--- Given records Enclosed Below ---

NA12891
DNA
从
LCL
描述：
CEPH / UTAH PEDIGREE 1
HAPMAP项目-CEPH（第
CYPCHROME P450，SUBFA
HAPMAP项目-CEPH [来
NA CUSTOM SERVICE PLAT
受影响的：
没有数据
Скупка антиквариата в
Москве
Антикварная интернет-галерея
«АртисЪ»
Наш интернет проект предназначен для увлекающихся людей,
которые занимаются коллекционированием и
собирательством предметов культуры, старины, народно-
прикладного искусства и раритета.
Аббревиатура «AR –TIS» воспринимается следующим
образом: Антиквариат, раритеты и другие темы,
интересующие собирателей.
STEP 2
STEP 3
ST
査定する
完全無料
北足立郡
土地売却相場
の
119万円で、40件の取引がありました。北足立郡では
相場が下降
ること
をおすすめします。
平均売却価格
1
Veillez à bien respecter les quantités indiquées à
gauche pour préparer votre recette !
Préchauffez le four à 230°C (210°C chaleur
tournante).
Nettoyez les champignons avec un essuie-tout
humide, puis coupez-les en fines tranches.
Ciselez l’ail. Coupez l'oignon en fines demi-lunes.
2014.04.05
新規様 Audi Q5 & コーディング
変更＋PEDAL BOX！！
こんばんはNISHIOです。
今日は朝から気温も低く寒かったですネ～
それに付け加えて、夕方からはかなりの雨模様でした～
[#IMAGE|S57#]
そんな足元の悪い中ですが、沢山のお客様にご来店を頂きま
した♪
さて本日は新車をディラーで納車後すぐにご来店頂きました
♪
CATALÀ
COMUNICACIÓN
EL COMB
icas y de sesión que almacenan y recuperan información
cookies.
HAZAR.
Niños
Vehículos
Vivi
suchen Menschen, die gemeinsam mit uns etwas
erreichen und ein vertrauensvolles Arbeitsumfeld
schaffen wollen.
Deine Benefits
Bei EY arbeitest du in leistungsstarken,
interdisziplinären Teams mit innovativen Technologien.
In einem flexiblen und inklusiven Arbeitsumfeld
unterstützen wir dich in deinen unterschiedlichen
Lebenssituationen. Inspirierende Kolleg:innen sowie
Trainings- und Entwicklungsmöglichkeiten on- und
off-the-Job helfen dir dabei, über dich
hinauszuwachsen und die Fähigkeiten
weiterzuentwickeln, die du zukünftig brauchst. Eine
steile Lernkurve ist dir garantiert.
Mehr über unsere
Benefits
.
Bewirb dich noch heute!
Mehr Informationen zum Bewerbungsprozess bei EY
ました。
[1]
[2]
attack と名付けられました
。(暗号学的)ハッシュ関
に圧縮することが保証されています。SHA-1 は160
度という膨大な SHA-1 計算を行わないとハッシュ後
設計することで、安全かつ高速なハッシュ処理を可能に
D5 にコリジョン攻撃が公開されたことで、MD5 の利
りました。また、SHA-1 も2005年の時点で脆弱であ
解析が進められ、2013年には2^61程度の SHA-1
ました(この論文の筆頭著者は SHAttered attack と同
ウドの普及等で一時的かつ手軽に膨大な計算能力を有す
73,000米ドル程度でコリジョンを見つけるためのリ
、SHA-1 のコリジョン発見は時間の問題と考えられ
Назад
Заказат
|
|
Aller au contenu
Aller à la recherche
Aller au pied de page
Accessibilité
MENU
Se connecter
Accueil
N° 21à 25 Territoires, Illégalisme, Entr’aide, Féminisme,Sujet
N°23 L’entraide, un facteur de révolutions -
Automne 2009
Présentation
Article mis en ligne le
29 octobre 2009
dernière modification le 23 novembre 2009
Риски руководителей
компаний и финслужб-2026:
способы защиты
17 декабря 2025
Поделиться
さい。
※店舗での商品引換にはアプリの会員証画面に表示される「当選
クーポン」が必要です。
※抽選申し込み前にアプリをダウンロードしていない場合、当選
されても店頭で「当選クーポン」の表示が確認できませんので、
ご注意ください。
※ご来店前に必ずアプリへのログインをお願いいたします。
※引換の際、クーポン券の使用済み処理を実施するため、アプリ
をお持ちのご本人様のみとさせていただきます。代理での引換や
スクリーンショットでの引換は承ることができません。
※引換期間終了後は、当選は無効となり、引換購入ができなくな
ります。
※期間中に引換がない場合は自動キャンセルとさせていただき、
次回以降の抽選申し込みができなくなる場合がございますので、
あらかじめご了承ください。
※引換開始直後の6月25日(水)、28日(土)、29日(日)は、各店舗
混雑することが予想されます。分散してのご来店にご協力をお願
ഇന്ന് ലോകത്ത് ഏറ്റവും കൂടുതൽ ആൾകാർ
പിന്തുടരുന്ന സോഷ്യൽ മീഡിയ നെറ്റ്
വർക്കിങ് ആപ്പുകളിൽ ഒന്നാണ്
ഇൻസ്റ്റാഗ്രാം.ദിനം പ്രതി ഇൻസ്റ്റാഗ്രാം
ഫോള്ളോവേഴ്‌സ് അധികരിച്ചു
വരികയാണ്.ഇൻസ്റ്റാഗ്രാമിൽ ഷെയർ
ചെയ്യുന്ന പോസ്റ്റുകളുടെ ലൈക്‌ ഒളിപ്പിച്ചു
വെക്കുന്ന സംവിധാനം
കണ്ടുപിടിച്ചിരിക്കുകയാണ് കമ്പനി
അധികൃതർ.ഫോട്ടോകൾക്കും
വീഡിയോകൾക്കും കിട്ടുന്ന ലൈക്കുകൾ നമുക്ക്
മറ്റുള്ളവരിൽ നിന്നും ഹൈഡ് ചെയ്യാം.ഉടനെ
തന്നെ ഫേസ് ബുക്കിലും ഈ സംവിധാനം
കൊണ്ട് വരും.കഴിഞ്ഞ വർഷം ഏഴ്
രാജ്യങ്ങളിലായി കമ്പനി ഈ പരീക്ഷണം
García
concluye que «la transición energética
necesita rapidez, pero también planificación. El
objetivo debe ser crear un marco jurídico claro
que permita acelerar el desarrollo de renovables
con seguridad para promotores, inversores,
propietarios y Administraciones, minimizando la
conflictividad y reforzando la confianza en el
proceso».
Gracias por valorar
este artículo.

--- End of Enclosed Given records ---

→ Exercise objective
Transcribe the data in full, matching every line exactly.

→ Response to the task
NA12891
DNA
从
LCL
描述：
CEPH / UTAH PEDIGREE 1
HAPMAP项目-CEPH（第
CYPCHROME P450，SUBFA
HAPMAP项目-CEPH [来
NA CUSTOM SERVICE PLAT
受影响的：
没有数据
Скупка антиквариата в
Москве
Антикварная интернет-галерея
«АртисЪ»
Наш интернет проект предназначен для увлекающихся людей,
которые занимаются коллекционированием и
собирательством предметов культуры, старины, народно-
прикладного искусства и раритета.
Аббревиатура «AR –TIS» воспринимается следующим
образом: Антиквариат, раритеты и другие темы,
интересующие собирателей.
STEP 2
STEP 3
ST
査定する
完全無料
北足立郡
土地売却相場
の
119万円で、40件の取引がありました。北足立郡では
相場が下降
ること
をおすすめします。
平均売却価格
1
Veillez à bien respecter les quantités indiquées à
gauche pour préparer votre recette !
Préchauffez le four à 230°C (210°C chaleur
tournante).
Nettoyez les champignons avec un essuie-tout
humide, puis coupez-les en fines tranches.
Ciselez l’ail. Coupez l'oignon en fines demi-lunes.
2014.04.05
新規様 Audi Q5 & コーディング
変更＋PEDAL BOX！！
こんばんはNISHIOです。
今日は朝から気温も低く寒かったですネ～
それに付け加えて、夕方からはかなりの雨模様でした～
[#IMAGE|S57#]
そんな足元の悪い中ですが、沢山のお客様にご来店を頂きま
した♪
さて本日は新車をディラーで納車後すぐにご来店頂きました
♪
CATALÀ
COMUNICACIÓN
EL COMB
icas y de sesión que almacenan y recuperan información
cookies.
HAZAR.
Niños
Vehículos
Vivi
suchen Menschen, die gemeinsam mit uns etwas
erreichen und ein vertrauensvolles Arbeitsumfeld
schaffen wollen.
Deine Benefits
Bei EY arbeitest du in leistungsstarken,
interdisziplinären Teams mit innovativen Technologien.
In einem flexiblen und inklusiven Arbeitsumfeld
unterstützen wir dich in deinen unterschiedlichen
Lebenssituationen. Inspirierende Kolleg:innen sowie
Trainings- und Entwicklungsmöglichkeiten on- und
off-the-Job helfen dir dabei, über dich
hinauszuwachsen und die Fähigkeiten
weiterzuentwickeln, die du zukünftig brauchst. Eine
steile Lernkurve ist dir garantiert.
Mehr über unsere
Benefits
.
Bewirb dich noch heute!
Mehr Informationen zum Bewerbungsprozess bei EY
ました。
[1]
[2]
attack と名付けられました
。(暗号学的)ハッシュ関
に圧縮することが保証されています。SHA-1 は160
度という膨大な SHA-1 計算を行わないとハッシュ後
設計することで、安全かつ高速なハッシュ処理を可能に
D5 にコリジョン攻撃が公開されたことで、MD5 の利
りました。また、SHA-1 も2005年の時点で脆弱であ
解析が進められ、2013年には2^61程度の SHA-1
ました(この論文の筆頭著者は SHAttered attack と同
ウドの普及等で一時的かつ手軽に膨大な計算能力を有す
73,000米ドル程度でコリジョンを見つけるためのリ
、SHA-1 のコリジョン発見は時間の問題と考えられ
Назад
Заказат
|
|
Aller au contenu
Aller à la recherche
Aller au pied de page
Accessibilité
MENU
Se connecter
Accueil
N° 21à 25 Territoires, Illégalisme, Entr’aide, Féminisme,Sujet
N°23 L’entraide, un facteur de révolutions -
Automne 2009
Présentation
Article mis en ligne le
29 octobre 2009
dernière modification le 23 novembre 2009
Риски руководителей
компаний и финслужб-2026:
способы защиты
17 декабря 2025
Поделиться
さい。
※店舗での商品引換にはアプリの会員証画面に表示される「当選
クーポン」が必要です。
※抽選申し込み前にアプリをダウンロードしていない場合、当選
されても店頭で「当選クーポン」の表示が確認できませんので、
ご注意ください。
※ご来店前に必ずアプリへのログインをお願いいたします。
※引換の際、クーポン券の使用済み処理を実施するため、アプリ
をお持ちのご本人様のみとさせていただきます。代理での引換や
スクリーンショットでの引換は承ることができません。
※引換期間終了後は、当選は無効となり、引換購入ができなくな
ります。
※期間中に引換がない場合は自動キャンセルとさせていただき、
次回以降の抽選申し込みができなくなる場合がございますので、
あらかじめご了承ください。
※引換開始直後の6月25日(水)、28日(土)、29日(日)は、各店舗
混雑することが予想されます。分散してのご来店にご協力をお願
ഇന്ന് ലോകത്ത് ഏറ്റവും കൂടുതൽ ആൾകാർ
പിന്തുടരുന്ന സോഷ്യൽ മീഡിയ നെറ്റ്
വർക്കിങ് ആപ്പുകളിൽ ഒന്നാണ്
ഇൻസ്റ്റാഗ്രാം.ദിനം പ്രതി ഇൻസ്റ്റാഗ്രാം
ഫോള്ളോവേഴ്‌സ് അധികരിച്ചു
വരികയാണ്.ഇൻസ്റ്റാഗ്രാമിൽ ഷെയർ
ചെയ്യുന്ന പോസ്റ്റുകളുടെ ലൈക്‌ ഒളിപ്പിച്ചു
വെക്കുന്ന സംവിധാനം
കണ്ടുപിടിച്ചിരിക്കുകയാണ് കമ്പനി
അധികൃതർ.ഫോട്ടോകൾക്കും
വീഡിയോകൾക്കും കിട്ടുന്ന ലൈക്കുകൾ നമുക്ക്
മറ്റുള്ളവരിൽ നിന്നും ഹൈഡ് ചെയ്യാം.ഉടനെ
തന്നെ ഫേസ് ബുക്കിലും ഈ സംവിധാനം
കൊണ്ട് വരും.കഴിഞ്ഞ വർഷം ഏഴ്
രാജ്യങ്ങളിലായി കമ്പനി ഈ പരീക്ഷണം
García
concluye que «la transición energética
necesita rapidez, pero también planificación. El
objetivo debe ser crear un marco jurídico claro
que permita acelerar el desarrollo de renovables
con seguridad para promotores, inversores,
propietarios y Administraciones, minimizando la
conflictividad y reforzando la confianza en el
proceso».
Gracias por valorar
este artículo.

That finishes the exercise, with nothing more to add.